Task brief: Lines below that include the word "Submissions" should each be copied.

Material shown:
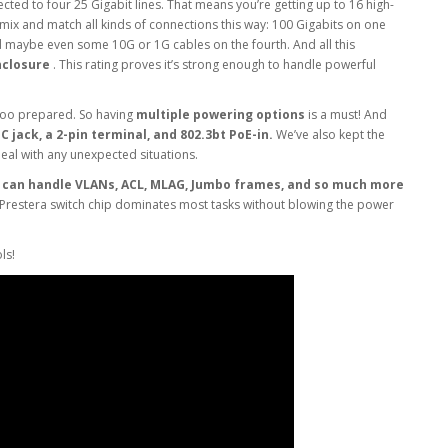
cted to four 25 Gigabit lines. That means you’re getting up to 16 high-
 mix and match all kinds of connections this way: 100 Gigabits on one
nd maybe even some 10G or 1G cables on the fourth. And all this
nclosure
. This rating proves it’s strong enough to handle powerful
too prepared. So having
multiple powering options
is a must! And
 jack, a 2-pin terminal, and 802.3bt PoE-in.
We’ve also kept the
deal with any unexpected situations.
t
can handle VLANs, ACL, MLAG, Jumbo frames, and so much more
 Prestera switch chip dominates most tasks without blowing the power
ls!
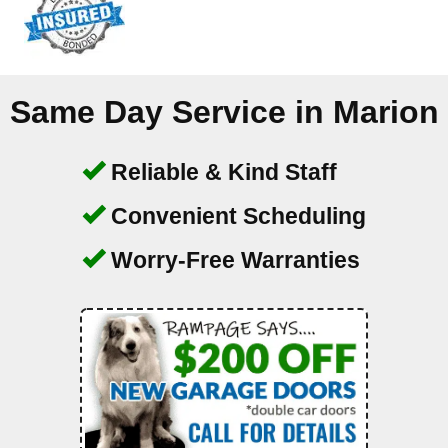
Same Day Service in
Marion
Reliable & Kind Staff
Convenient Scheduling
Worry-Free Warranties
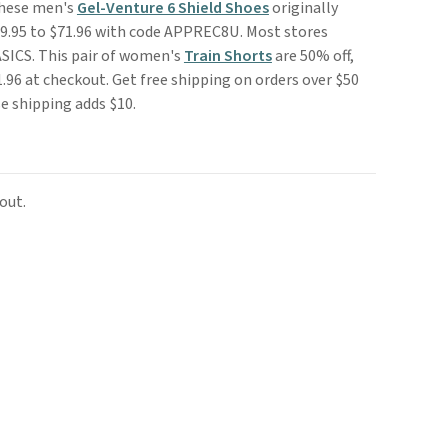
These men's
Gel-Venture 6 Shield Shoes
originally
$89.95 to $71.96 with code APPREC8U. Most stores
ASICS. This pair of women's
Train Shorts
are 50% off,
.96 at checkout. Get free shipping on orders over $50
e shipping adds $10.
out.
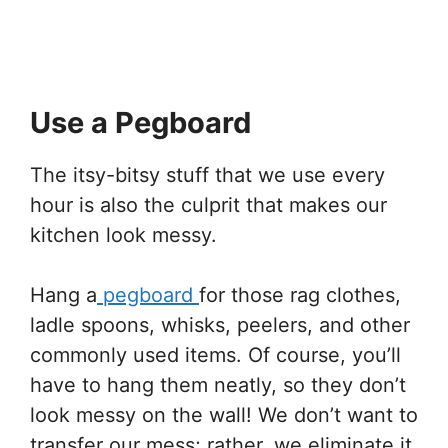
Use a Pegboard
The itsy-bitsy stuff that we use every
hour is also the culprit that makes our
kitchen look messy.
Hang a
pegboard
for those rag clothes,
ladle spoons, whisks, peelers, and other
commonly used items. Of course, you’ll
have to hang them neatly, so they don’t
look messy on the wall! We don’t want to
transfer our mess; rather, we eliminate it.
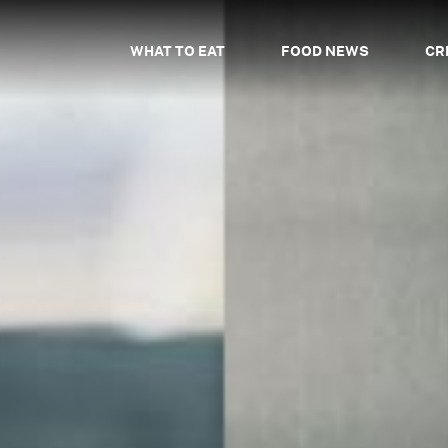
WHAT TO EAT
FOOD NEWS
CR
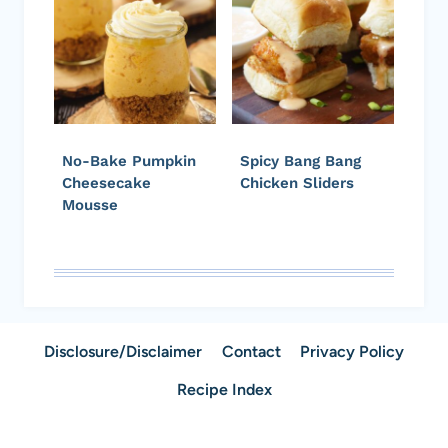
No-Bake Pumpkin
Spicy Bang Bang
Cheesecake
Chicken Sliders
Mousse
Disclosure/Disclaimer
Contact
Privacy Policy
Recipe Index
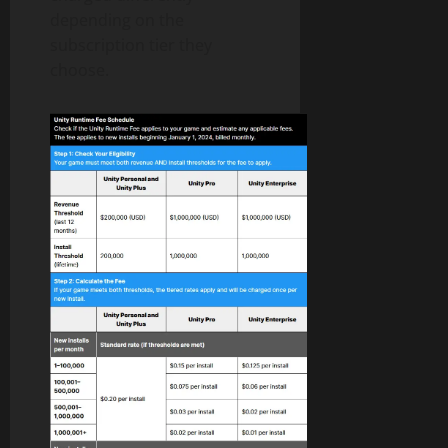
depending on the
subscription tier they
choose.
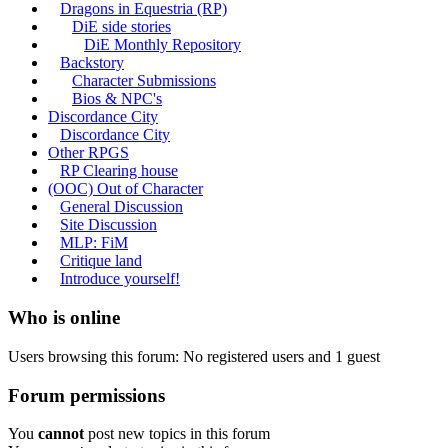
Dragons in Equestria (RP)
DiE side stories
DiE Monthly Repository
Backstory
Character Submissions
Bios & NPC's
Discordance City
Discordance City
Other RPGS
RP Clearing house
(OOC) Out of Character
General Discussion
Site Discussion
MLP: FiM
Critique land
Introduce yourself!
Who is online
Users browsing this forum: No registered users and 1 guest
Forum permissions
You
cannot
post new topics in this forum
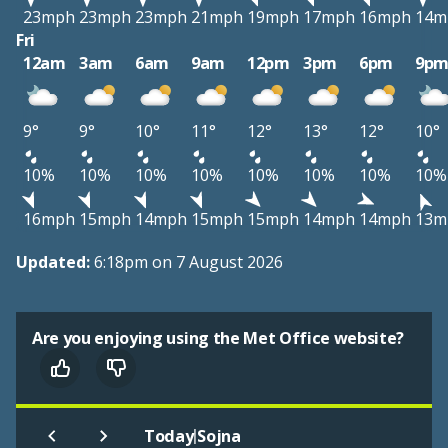
23mph
23mph
23mph
21mph
19mph
17mph
16mph
14m
Fri
12am
3am
6am
9am
12pm
3pm
6pm
9p
9°
9°
10°
11°
12°
13°
12°
10°
10%
10%
10%
10%
10%
10%
10%
10%
16mph
15mph
14mph
15mph
15mph
14mph
14mph
13m
Updated:
6:18pm on 7 August 2026
Are you enjoying using the Met Office website?
|
Today
Sojna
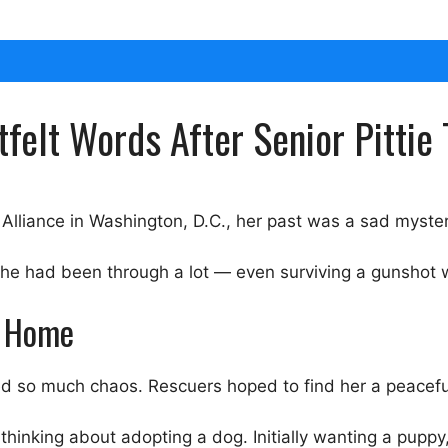
felt Words After Senior Pittie 
lliance in Washington, D.C., her past was a sad myster
 she had been through a lot — even surviving a gunshot
r Home
d so much chaos. Rescuers hoped to find her a peacefu
hinking about adopting a dog. Initially wanting a puppy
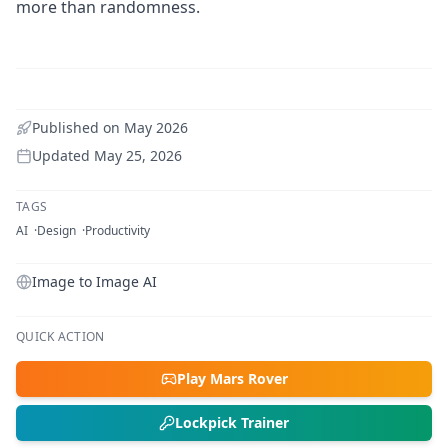
more than randomness.
Published on
May 2026
Updated
May 25, 2026
TAGS
AI
Design
Productivity
Image to Image AI
QUICK ACTION
Play Mars Rover
Lockpick Trainer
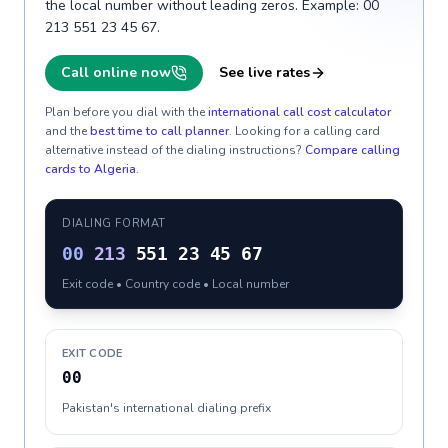
the local number without leading zeros. Example: 00
213 551 23 45 67.
Call online now
See live rates
Plan before you dial with the
international call cost calculator
and the
best time to call planner
. Looking for a calling card
alternative instead of the dialing instructions?
Compare calling
cards to
Algeria
.
DIALING FORMAT
00
213
551 23 45 67
Exit code • Country code • Local number
EXIT CODE
00
Pakistan's international dialing prefix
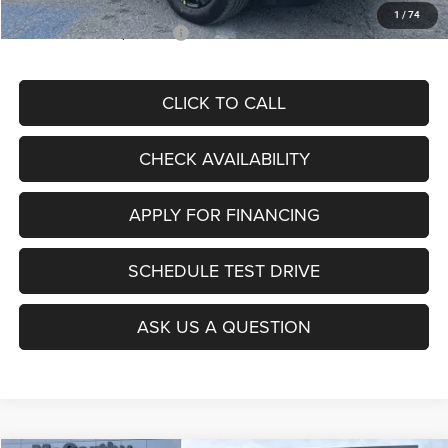
1
/
74
Add. Available Jeep Offers:
$3,500
CLICK TO CALL
CHECK AVAILABILITY
APPLY FOR FINANCING
SCHEDULE TEST DRIVE
ASK US A QUESTION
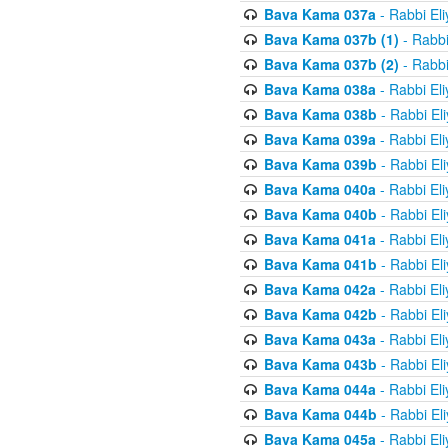
Bava Kama 037a
- Rabbi El
Bava Kama 037b (1)
- Rabbi
Bava Kama 037b (2)
- Rabbi
Bava Kama 038a
- Rabbi El
Bava Kama 038b
- Rabbi El
Bava Kama 039a
- Rabbi El
Bava Kama 039b
- Rabbi El
Bava Kama 040a
- Rabbi El
Bava Kama 040b
- Rabbi El
Bava Kama 041a
- Rabbi El
Bava Kama 041b
- Rabbi El
Bava Kama 042a
- Rabbi El
Bava Kama 042b
- Rabbi El
Bava Kama 043a
- Rabbi El
Bava Kama 043b
- Rabbi El
Bava Kama 044a
- Rabbi El
Bava Kama 044b
- Rabbi El
Bava Kama 045a
- Rabbi El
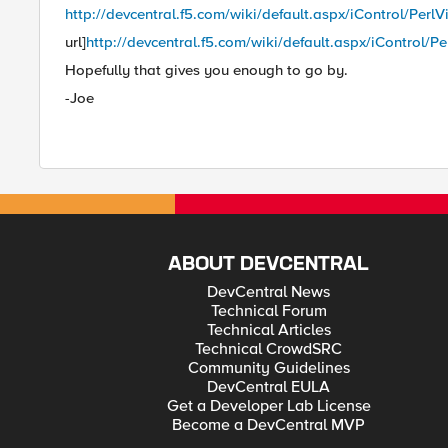
http://devcentral.f5.com/wiki/default.aspx/iControl/Perl
url]
http://devcentral.f5.com/wiki/default.aspx/iControl/P
Hopefully that gives you enough to go by.
-Joe
ABOUT DEVCENTRAL
DevCentral News
Technical Forum
Technical Articles
Technical CrowdSRC
Community Guidelines
DevCentral EULA
Get a Developer Lab License
Become a DevCentral MVP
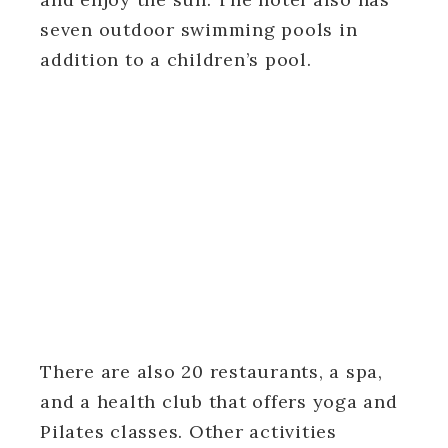
seven outdoor swimming pools in
addition to a children’s pool.
There are also 20 restaurants, a spa,
and a health club that offers yoga and
Pilates classes. Other activities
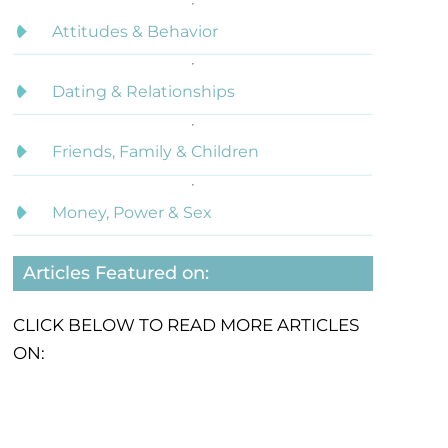
Attitudes & Behavior
Dating & Relationships
Friends, Family & Children
Money, Power & Sex
Articles Featured on:
CLICK BELOW TO READ MORE ARTICLES
ON:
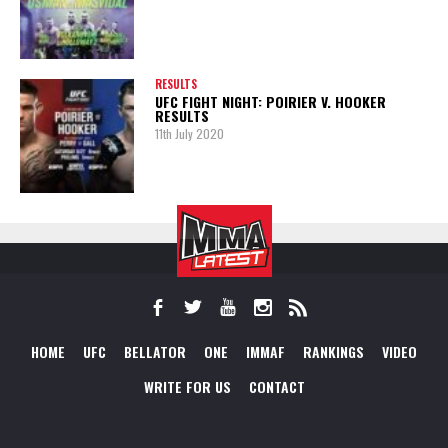
RESULTS
UFC FIGHT NIGHT: POIRIER V. HOOKER
RESULTS
11th July 2020
HOME
UFC
BELLATOR
ONE
IMMAF
RANKINGS
VIDEO
WRITE FOR US
CONTACT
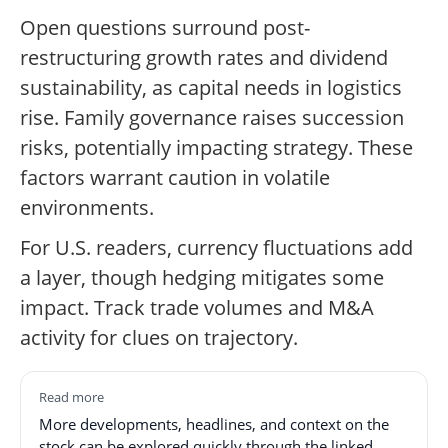
Open questions surround post-
restructuring growth rates and dividend
sustainability, as capital needs in logistics
rise. Family governance raises succession
risks, potentially impacting strategy. These
factors warrant caution in volatile
environments.
For U.S. readers, currency fluctuations add
a layer, though hedging mitigates some
impact. Track trade volumes and M&A
activity for clues on trajectory.
Read more
More developments, headlines, and context on the
stock can be explored quickly through the linked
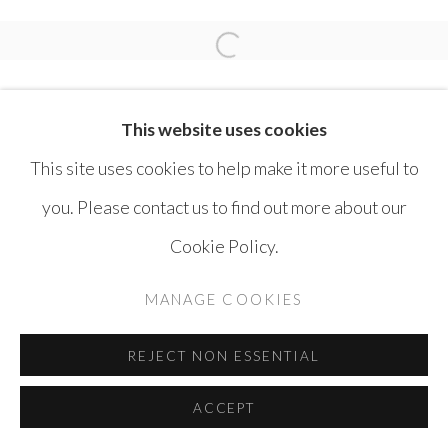
SAFWAN DAHOUL
Open a larger version of the 
This website uses cookies
This site uses cookies to help make it more useful to
you. Please contact us to find out more about our
MANAGE COOKIES
Cookie Policy.
COPYRIGHT © AYYAM GALLERY
MANAGE COOKIES
SITE BY ARTLOGIC
REJECT NON ESSENTIAL
ACCEPT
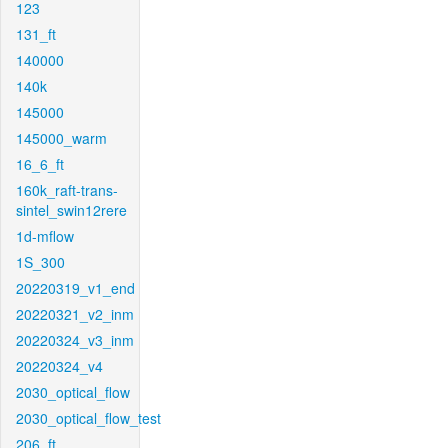
123
131_ft
140000
140k
145000
145000_warm
16_6_ft
160k_raft-trans-
sintel_swin12rere
1d-mflow
1S_300
20220319_v1_end
20220321_v2_inm
20220324_v3_inm
20220324_v4
2030_optical_flow
2030_optical_flow_test
206_ft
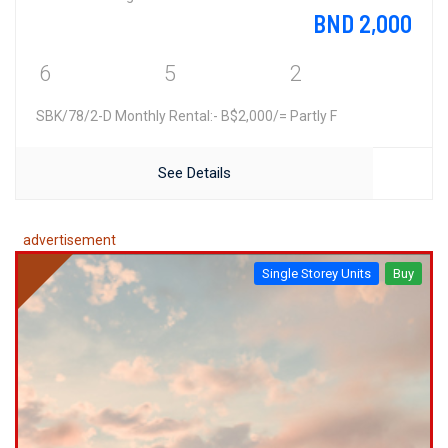
BND 2,000
6
5
2
SBK/78/2-D Monthly Rental:- B$2,000/= Partly F
See Details
advertisement
Single Storey Units
Buy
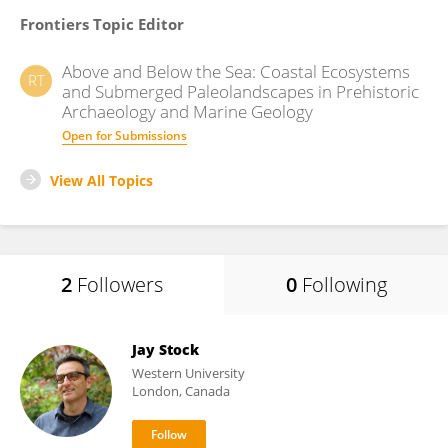
Frontiers Topic Editor
Above and Below the Sea: Coastal Ecosystems
RT
and Submerged Paleolandscapes in Prehistoric
Archaeology and Marine Geology
Open for Submissions
View All Topics
2
Followers
0
Following
Jay Stock
Western University
London, Canada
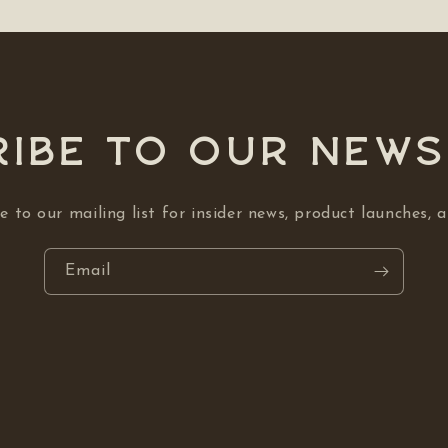
ibe to our NEW
e to our mailing list for insider news, product launches, 
Email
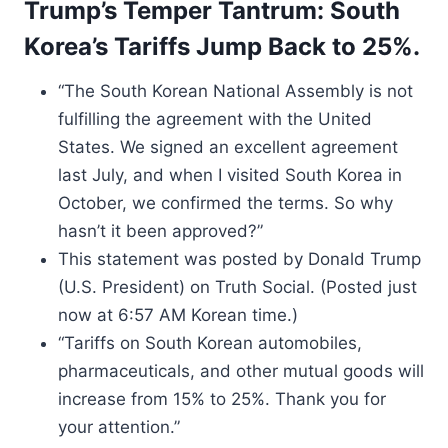
Trump’s Temper Tantrum: South
Korea’s Tariffs Jump Back to 25%.
“The South Korean National Assembly is not
fulfilling the agreement with the United
States. We signed an excellent agreement
last July, and when I visited South Korea in
October, we confirmed the terms. So why
hasn’t it been approved?”
This statement was posted by Donald Trump
(U.S. President) on Truth Social. (Posted just
now at 6:57 AM Korean time.)
“Tariffs on South Korean automobiles,
pharmaceuticals, and other mutual goods will
increase from 15% to 25%. Thank you for
your attention.”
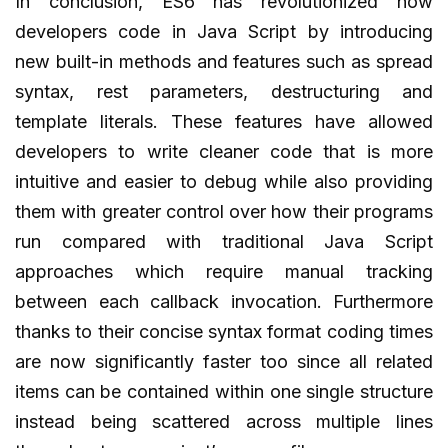
In conclusion, ES6 has revolutionized how
developers code in Java Script by introducing
new built-in methods and features such as spread
syntax, rest parameters, destructuring and
template literals. These features have allowed
developers to write cleaner code that is more
intuitive and easier to debug while also providing
them with greater control over how their programs
run compared with traditional Java Script
approaches which require manual tracking
between each callback invocation. Furthermore
thanks to their concise syntax format coding times
are now significantly faster too since all related
items can be contained within one single structure
instead being scattered across multiple lines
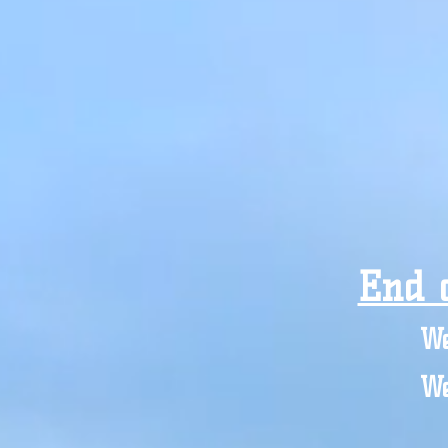
End 
We
We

Task response:
Character Submissions
Open for Submissions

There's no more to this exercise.